In late 2023 I began taking a small sketchbook with me to work, sketching down ideas / thoughts / concepts while I wait for a tube and on the short journeys taken on my way to teach. Speed is the idea behind these sketchbooks, they are not long, meticulous drawings, they are quick and playful. There is never a plan for what I draw, sometimes responding to the previous page sometimes just drawing what I want to see in that moment. Since starting this activity, many ideas and characters have been slowly forming, eventually this will all lead towards something new and something delightful (I hope).
The second sketchbook in the ‘tube drawing’ set, continuing with quick playful drawings, often working from my imagination. Nobody really loves a morning commute so I often challenge myself to answer the question: What would I rather be looking at?
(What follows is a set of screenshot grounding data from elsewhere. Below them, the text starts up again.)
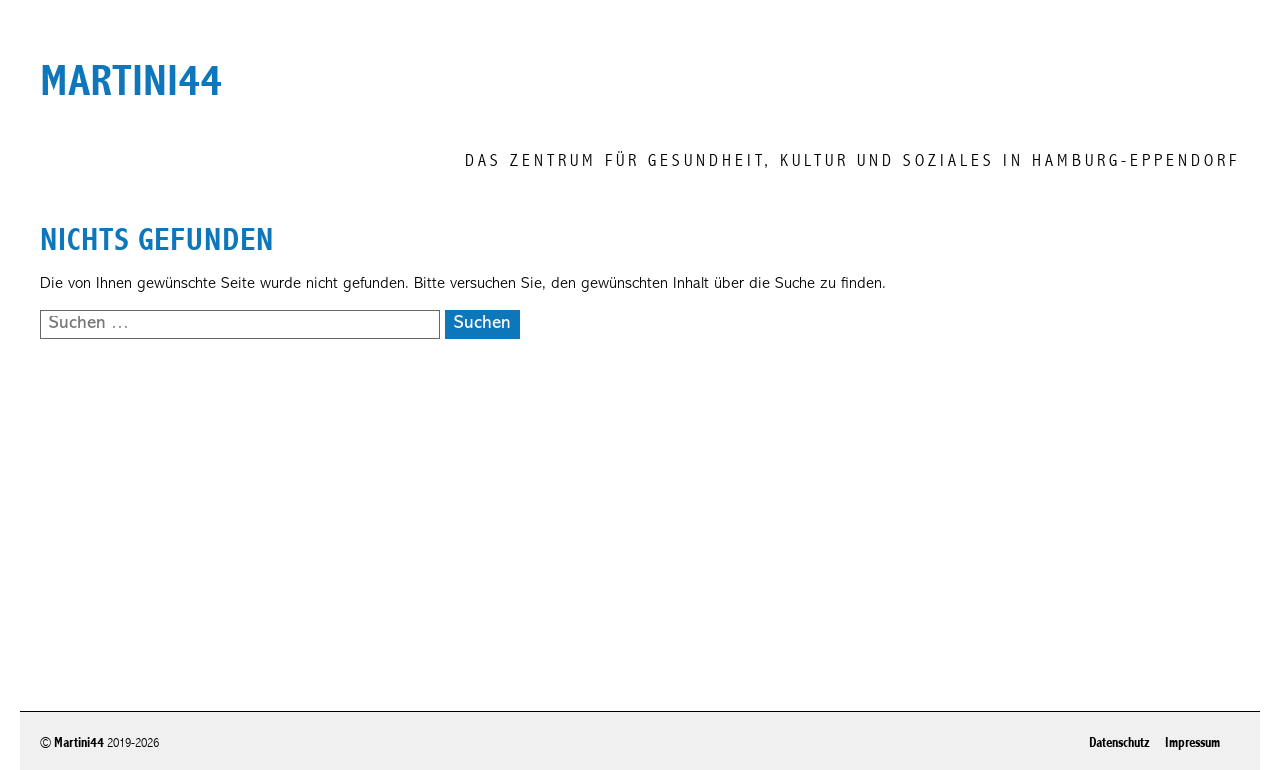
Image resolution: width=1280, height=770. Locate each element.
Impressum (1192, 742)
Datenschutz (1119, 742)
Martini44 (79, 742)
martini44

Inspiration can arrive by the act of being suddenly propelled to do or feel something creative Or a sudden moment of brilliance. The birth of an idea...
At times we have to work hard to gain the momentum of inspiration and sometimes, on rare occasions it hits us like a bolt of lightening.
This set of sketchbook pages came from a weekend of 'bolt of lightening' style inspiration looking at form and shape while contemplating time and space (as you do... no really)
Art Run (working title) was a project that begun life in pursuit of motivation but has evolved over time to have a deeper connection to home and memory.
I started running in early 2011, I really liked the 'idea' of running but never really enjoyed the 'act' of running. I struggled with motivation but felt a huge sense of guilt for not being better at it.
In January of 2017 I contemplated motivation and how it comes so easily for some activities and remains almost at zero for others. Motivation for drawing has never dwindled and it was at this thought I made a connection to running. The basic principle was to run, armed with a small sketchbook and pencil, and to run until either I saw something I would like to sketch or until I was tired at which point I would have to find something to sketch. Simple.
And in this simple act of transferring the focus onto a creative process, one of observation and mark making, I stopped my brain from thinking about the physical sensations of running that would make me want to stop - then feel bad about my fitness levels.
I would stop, but not because I was tired, I was stopping for the pleasure of drawing. This completely removed the negative associations around running that left me feeling unmotivated. I then found the distances and speeds of my running increasing.
Above all I now 'LOVE' running and on occasion catch myself grinning like an idiot as I run at various points along my routes.